Elles figurent sur le flanc du pneu et sont relatives à la marque du manufacturier, au diamètre, à la largeur et éventuellement la hauteur, la pression de gonflage et le sens de montage. Elles sont exprimées dans le système métrique (donc décimal) ou anglo-saxon (en pouces). On notera que la marque occupe un espace de plus en plus important pour être visible ; un truc des cyclos expérimentés : la mettre près de la valve ce qui permet de repérer celle-ci très rapidement ! 

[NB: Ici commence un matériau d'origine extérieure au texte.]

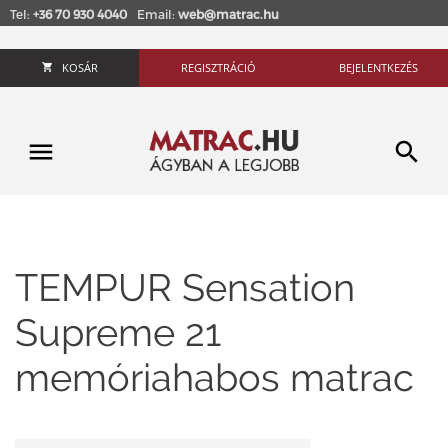
Tel:
+36 70 930 4040
Email:
web@matrac.hu
KOSÁR
REGISZTRÁCIÓ
BEJELENTKEZÉS
TEMPUR Sensation
Supreme 21
memóriahabos matrac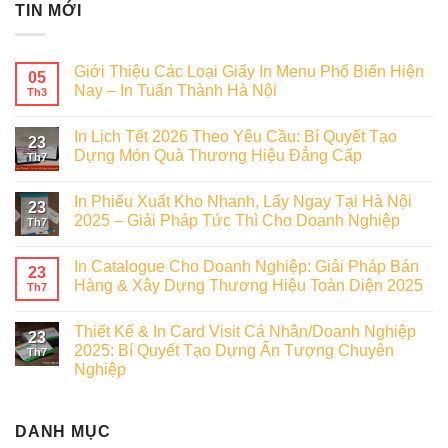
TIN MỚI
Giới Thiệu Các Loại Giấy In Menu Phổ Biến Hiện
05
Nay – In Tuấn Thành Hà Nội
Th3
In Lịch Tết 2026 Theo Yêu Cầu: Bí Quyết Tạo
23
Dựng Món Quà Thương Hiệu Đẳng Cấp
Th7
In Phiếu Xuất Kho Nhanh, Lấy Ngay Tại Hà Nội
23
2025 – Giải Pháp Tức Thì Cho Doanh Nghiệp
Th7
In Catalogue Cho Doanh Nghiệp: Giải Pháp Bán
23
Hàng & Xây Dựng Thương Hiệu Toàn Diện 2025
Th7
Thiết Kế & In Card Visit Cá Nhân/Doanh Nghiệp
23
2025: Bí Quyết Tạo Dựng Ấn Tượng Chuyên
Th7
Nghiệp
DANH MỤC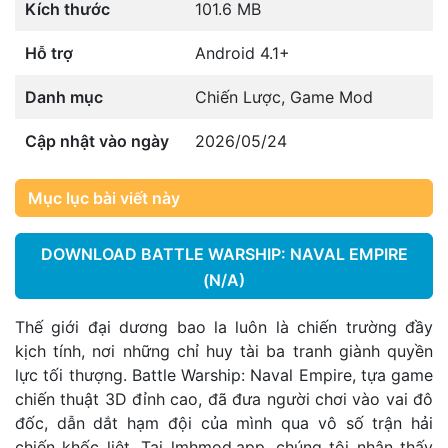
Kích thước
101.6 MB
Hỗ trợ
Android 4.1+
Danh mục
Chiến Lược
,
Game Mod
Cập nhật vào ngày
2026/05/24
Mục lục bài viết này
DOWNLOAD BATTLE WARSHIP: NAVAL EMPIRE
(N/A)
Thế giới đại dương bao la luôn là chiến trường đầy
kịch tính, nơi những chỉ huy tài ba tranh giành quyền
lực tối thượng. Battle Warship: Naval Empire, tựa game
chiến thuật 3D đỉnh cao, đã đưa người chơi vào vai đô
đốc, dẫn dắt hạm đội của mình qua vô số trận hải
chiến khốc liệt. Tại
lmhmod.app
, chúng tôi nhận thấy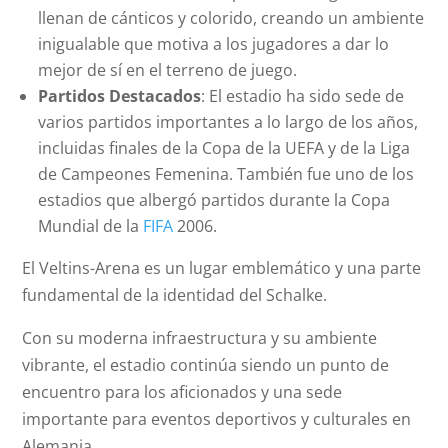
llenan de cánticos y colorido, creando un ambiente
inigualable que motiva a los jugadores a dar lo
mejor de sí en el terreno de juego.
Partidos Destacados
: El estadio ha sido sede de
varios partidos importantes a lo largo de los años,
incluidas finales de la Copa de la UEFA y de la Liga
de Campeones Femenina. También fue uno de los
estadios que albergó partidos durante la Copa
Mundial de la
FIFA
2006.
El Veltins-Arena es un lugar emblemático y una parte
fundamental de la identidad del Schalke.
Con su moderna infraestructura y su ambiente
vibrante, el estadio continúa siendo un punto de
encuentro para los aficionados y una sede
importante para eventos deportivos y culturales en
Alemania.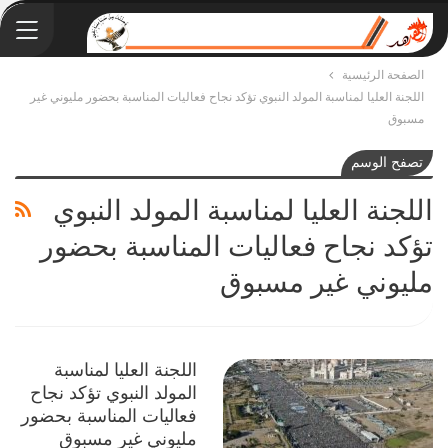
الصفحة الرئيسية
اللجنة العليا لمناسبة المولد النبوي تؤكد نجاح فعاليات المناسبة بحضور مليوني غير
مسبوق
تصفح الوسم
اللجنة العليا لمناسبة المولد النبوي
تؤكد نجاح فعاليات المناسبة بحضور
مليوني غير مسبوق
اللجنة العليا لمناسبة
المولد النبوي تؤكد نجاح
فعاليات المناسبة بحضور
مليوني غير مسبوق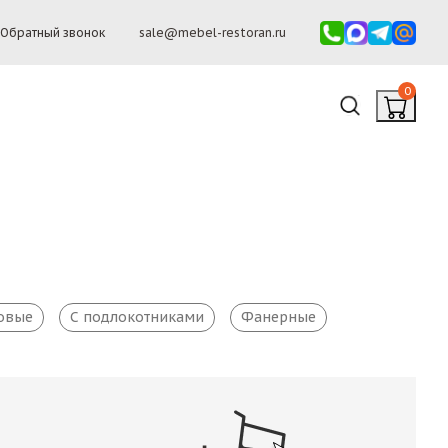
Обратный звонок
sale@mebel-restoran.ru
0
овые
С подлокотниками
Фанерные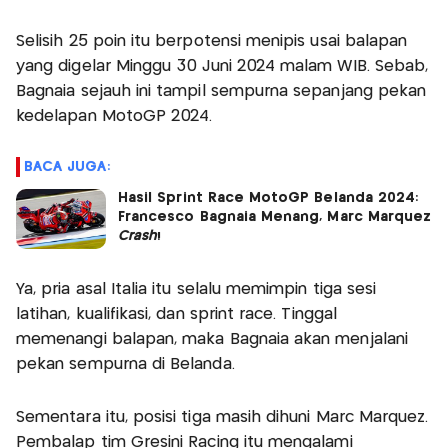
Selisih 25 poin itu berpotensi menipis usai balapan
yang digelar Minggu 30 Juni 2024 malam WIB. Sebab,
Bagnaia sejauh ini tampil sempurna sepanjang pekan
kedelapan MotoGP 2024.
BACA JUGA:
Hasil Sprint Race MotoGP Belanda 2024:
Francesco Bagnaia Menang, Marc Marquez
Crash
!
Ya, pria asal Italia itu selalu memimpin tiga sesi
latihan, kualifikasi, dan sprint race. Tinggal
memenangi balapan, maka Bagnaia akan menjalani
pekan sempurna di Belanda.
Sementara itu, posisi tiga masih dihuni Marc Marquez.
Pembalap tim Gresini Racing itu mengalami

Trois normes sont relatives : au diamètre, à la largeur et éventuellement la hauteur du pneu : européenne, française et anglaise. 

Exemple : 28-622   700x28C   28×1.10 

  • Norme européenne:elle est obligatoire. Elle est dite ETRTO (European Tire and Rim Technical Organisation). Ce sont les premiers chiffres de l’inscription. Ici 28-622 :  
  • Premier chiffre (28) : largeur en mm ;
  • Second (622) :diamètre du pneu en mm pris au niveau intérieur de la tringle. Ce diamètre est en concordance avec celui de la jante pris au niveau du repos de tolérance  : les largeurs respectives de la jante et du pneu doivent être compatibles. Le flanc du pneu doit être le plus possible dans le prolongement de celui de la jante. Mais pour une jante donnée, il est possible de mettre un pneu de largeur immédiatement supérieure ou inférieure. 

Norme française: ce sont les seconds chiffres de l’inscription. Ici 700x28C : 

  • Premier chiffre (700) : diamètre total de la roue y compris le pneu soit 700 mm ou 70 C’est donc approximatif. 
  •  Second (28) : largeur du pneu en La lettre C renvoie à la norme ETRTO pour le diamètre du pneu (ici 622 mm). Cette norme est surtout usitée pour les pneus de 700C et 650B. Il y a trois références A ou B ou C. 

Norme anglaise: exprimée en pouces. Ce sont les cinq derniers chiffres de l’inscription. 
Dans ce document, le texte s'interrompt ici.